▶ [Assignment]: All lines from the one containing "Anti-skid and Anti-crack." through the final line of the entries are to be written out verbatim; no other line is to be included.

[Exercise material — start]

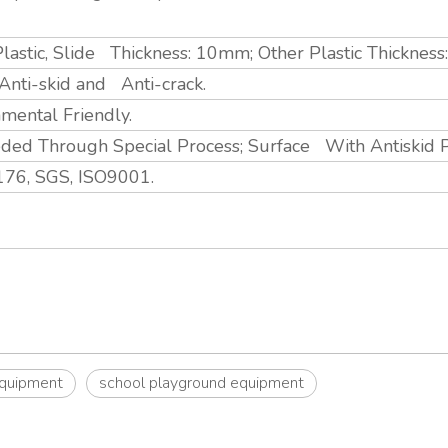
lastic, Slide Thickness: 10mm; Other Plastic Thicknes
, Anti-skid and Anti-crack.
nmental Friendly.
ed Through Special Process; Surface With Antiskid 
76, SGS, ISO9001.
equipment
school playground equipment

[Exercise material — finish]

▶ [Result for this exercise]:
, Anti-skid and Anti-crack.
nmental Friendly.
ed Through Special Process; Surface With Antiskid 
76, SGS, ISO9001.
equipment
school playground equipment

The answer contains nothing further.